Но в наше время должны быть монастыри в центре города, чтобы служить этаким маяком, чтобы люди могли среди городской суеты найти убежище. Людям нужно куда-то приходить в поисках Бога, молитвы и веры. Монастырь – лучший вариант духовной помощи. Ради этого можно, даже нужно жертвовать своим комфортом.

«Нужно научиться жить сегодняшним днем»

Так или иначе, но многие из нас, обращаясь к религии, ждут какого-то чуда, желательно мгновенного: чудесного исцеления, коренного изменения хода событий. То, что мы, мирские люди, называем чудом, воцерковленные православные называют Божиим Промыслом. Не могла не спросить у отца Аркадия, случалось ли ему сталкиваться с такими чудесами.

Люди по-разному относятся к пониманию чуда. Для кого-то чудо – это такая вспышка – бах, явление света, то, что является сверхъестественным. Такой человек, как правило, проходит мимо настоящих чудес и не замечает их. А другие – напротив, видят их и радуются. Как к чуду, например, относятся к тому, что вышел на улицу и увидел сияющее солнце и красоту мира. Господи, слава Тебе за такой чудесный день!

Ведь человек верующий просыпается и первым делом благодарит Бога за то, что пережил эту ночь. Не секрет, что в христианстве, в принципе, сон, ночное время – это образ смерти. Поэтому перед сном мы молимся о том, чтобы нам «не впасть в напасть». Люди часто умирают во сне. Хотя такая смерть у нас считается самой легкой, но не хочется ведь так – сегодня уснул, а завтра не проснулся. Мы ведь строим планы какие-то. Но опыт верующего человека, он ведет к пониманию того, что нужно научиться жить сегодняшним днем. Радоваться тому, что ты имеешь сегодня. А завтра – оно будет завтра, если будет… (улыбается отец Аркадий).

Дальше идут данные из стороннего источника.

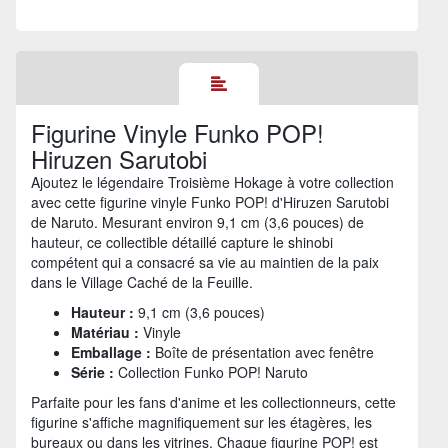
Figurine Vinyle Funko POP!
Hiruzen Sarutobi
Ajoutez le légendaire Troisième Hokage à votre collection
avec cette figurine vinyle Funko POP! d'Hiruzen Sarutobi
de Naruto. Mesurant environ 9,1 cm (3,6 pouces) de
hauteur, ce collectible détaillé capture le shinobi
compétent qui a consacré sa vie au maintien de la paix
dans le Village Caché de la Feuille.
Hauteur :
9,1 cm (3,6 pouces)
Matériau :
Vinyle
Emballage :
Boîte de présentation avec fenêtre
Série :
Collection Funko POP! Naruto
Parfaite pour les fans d'anime et les collectionneurs, cette
figurine s'affiche magnifiquement sur les étagères, les
bureaux ou dans les vitrines. Chaque figurine POP! est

«Умение разглядеть чудо в других людях – иногда Бог дает мне такую радость: увидеть»

Фото: © Михаил Захаров / «Татар-информ»

— Глубоко верующий человек, конечно, думает о каком-то будущем, о том, что что-то нужно будет сделать, о каких-то планах, но разница все-таки есть. Он не полагает все свое упование на это будущее. Он, думая о том, что предстоит, возлагает это в своей вере на милость Божию. Владыка часто говорит, если на завтра намечается служба: «Завтра, если даст Бог, помолимся вместе». Вот это – подход верующего человека.

У меня со временем сложилось такое же отношение к чуду. Каких-то чудес сверхъестественного плана в моей жизни не было или я просто не заметил. А вот умение разглядеть чудо в других людях – иногда Бог дает мне такую радость: увидеть. Бывало иногда люди приходят и благодарят: «Спасибо вам, батюшка, вы мне так помогли. Вы так мне сказали. Я вас попросил помолиться, и у меня все устроилось». Я понимаю, что в этом никакой моей заслуги нет, но люди в моем лице благодарят Бога за какое-то чудо в их жизни. С таким я, как священник, нередко встречался.

К слову, музей, созданием которого отец Аркадий занялся, приехав в Казань, не был первым опытом такого рода в его жизни. В 2015 году в Екатеринбурге под его руководством был создан Музей святости, подвижничества и исповедничества на Урале в XX веке.

Проект получился интересный, он прозвучал. Мы делали выставки, которые иногда имели широкий резонанс. Например, выставка на тему красного террора, который был направлен на уничтожение духовенства в первую очередь как непримиримого классового врага пролетариата.

Недавно в музее проходила выставка, посвященная императору Николаю II и его семье

Фото: © Михаил Захаров / «Татар-информ»

Буквально вот только в музее закрылась выставка, посвященная императору Николаю II и его семье. Чего ожидаем дальше?

Есть планы, но пока секрет (улыбается). Это будет новая выставка, новый проект, который приурочен к нескольким круглым датам. В 1604 году на Руси началась Смута. Это не главная тема нашего проекта, но она будет звучать в нем. В 1594 году был заложен, построен и освящен в октябре первый каменный собор в честь Казанской иконы Божией Матери. А еще в 1594 году митрополитом Казанским и будущим Патриархом Московским и всея Руси Ермогеном была написана «Повесть о явлении и чудесах Казанской иконы Богородицы».

В принципе, именно он – Патриарх Ермоген – как одна самых значимых исторических личностей России и станет главным героем нового проекта. Думаю, Казань должна почтить своего выдающегося сына не только нашим музейным проектом, но и увековечить его память в назидание потомкам. Стоило бы, например, поставить ему памятник, как это сделали в Москве в 2013 году к столетию его прославления.